Peripheral Artery Disease

You may be at risk

Stay active, stay mobile and keep that blood flowing. We’ll help you find the right treatment plan for your PAD.

What is Peripheral Artery Disease?

Peripheral arterial disease (PAD) is generally associated with blocked arteries in the arms or legs. These blockages are the result of hard fatty buildup, or plaque, inside the artery walls. (This condition can also be known as atherosclerosis, or hardening of the arteries.)

You may be at risk for PAD if you are overweight, inactive, smoke, have diabetes, high blood pressure, high cholesterol or a family history of atherosclerosis. PAD is closely linked to the same health issues that cause heart disease and stroke.

Risks of Peripheral Artery Disease

If enough fatty material builds up inside your arteries, it can slow or even block the flow of blood to your legs. People with PAD may experience pain in their legs, ulcers or wounds that do not heal. In extreme cases, PAD can lead to amputation.

PAD in your legs is a sign that you probably have fatty buildup in other arteries. People with PAD may have plaque in their heart and brain as well.

Symptoms of Peripheral Artery Disease

The most common symptom associated with PAD is pain when walking. Walking and other exercise requires increased oxygen for your leg muscles to work. When the arteries in your legs have narrowed, the flow of oxygen to your muscles is reduced. That lack of oxygen causes pain when you exercise.
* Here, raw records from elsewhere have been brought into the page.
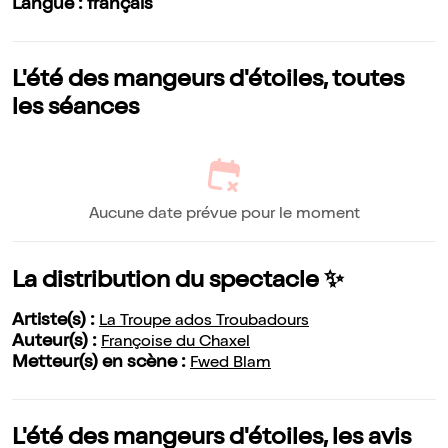
Langue : français
L'été des mangeurs d'étoiles, toutes
les séances
Aucune date prévue pour le moment
La distribution du spectacle ✨
Artiste(s) :
La Troupe ados Troubadours
Auteur(s) :
Françoise du Chaxel
Metteur(s) en scène :
Fwed Blam
L'été des mangeurs d'étoiles, les avis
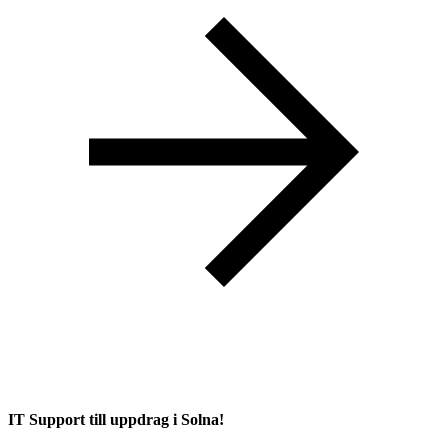
IT Support till uppdrag i Solna!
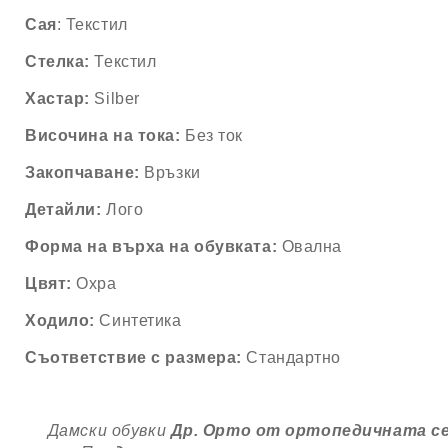
Сая
: Текстил
Стелка:
Текстил
Хастар:
Silber
Височина на тока:
Без ток
Закопчаване:
Връзки
Детайли:
Лого
Форма на върха на обувката:
Овална
Цвят:
Охра
Ходило:
Синтетика
Съответствие с размера:
Стандартно
Дамски обувки
Др. Орто от ортопедичната се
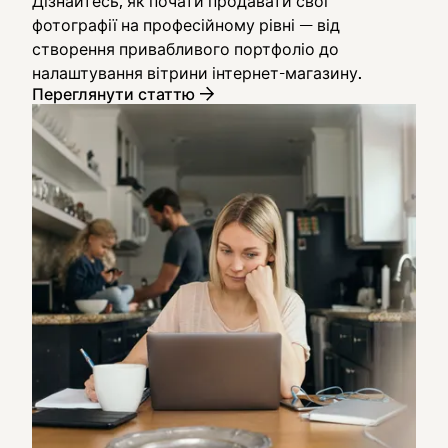
Дізнайтесь, як почати продавати свої
фотографії на професійному рівні — від
створення привабливого портфоліо до
налаштування вітрини інтернет-магазину.
Переглянути статтю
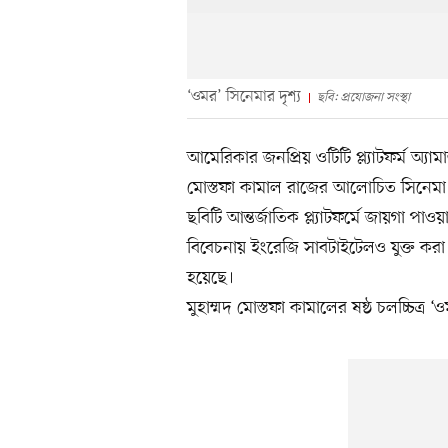
‘ওমর’ সিনেমার দৃশ্য
ছবি: প্রযোজনা সংস্থা
আমেরিকার জনপ্রিয় ওটিটি প্ল্যাটফর্ম অ্যাম
মোস্তফা কামাল রাজের আলোচিত সিনেমা ‘
ছবিটি আন্তর্জাতিক প্ল্যাটফর্মে জায়গা পা
বিবেচনায় ইংরেজি সাবটাইটেলও যুক্ত করা
হয়েছে।
মুহাম্মদ মোস্তফা কামালের ষষ্ঠ চলচ্চিত্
In medical terms, this symptom is called intermittent claudication. If PAD is the cause of your leg pain, claudication symptoms will typically disappear when you are at rest.

Other PAD symptoms may include:

  • Cold feet
  • Leg pain when you are lying down but not when you sit up
  • Loss of hair on your feet
  • Loss of muscle
  • Shiny skin
  • Thickened toenails
  • Non-healing wounds

Treatment for Peripheral Artery Disease

People in the early stages of PAD can manage their disease with lifestyle changes such as exercising, eating a healthy diet and quitting smoking. Your doctor may also recommend medication to lower your cholesterol, lower your blood pressure or to reduce the risk of blood clots.

If your PAD is more advanced, lifestyle and medication may not be enough to control your disease. Your doctor may recommend endovascular or open surgical interventions to treat peripheral artery disease:

  • Endovascular Procedures: In an endovascular procedure, the surgeon inserts a catheter (small tube) into your blood vessels.  Angioplasty and stenting are two minimally invasive procedures that may be used to treat PAD.
  • Atherectomy: During an atherectomy, the surgeon uses a catheter with a scraping device on the end to remove plaque from inside an artery wall.
  • Bypass surgery: Bypass surgery creates a detour around a narrow or blocked section of your leg artery. Bypasses may be made from one of your own veins or from man-made material.
  • Endarterectomy: An endarterectomy is an open surgery in which your doctor makes an incision in your leg and removes the plaque inside a diseased artery.

The Aurora BayCare surgeons are experts in open surgery and endovascular treatments for PAD. Thanks to advances in minimally invasive surgery, most patients experience shorter hospital stays, decreased recovery time and fewer complications after PAD treatments.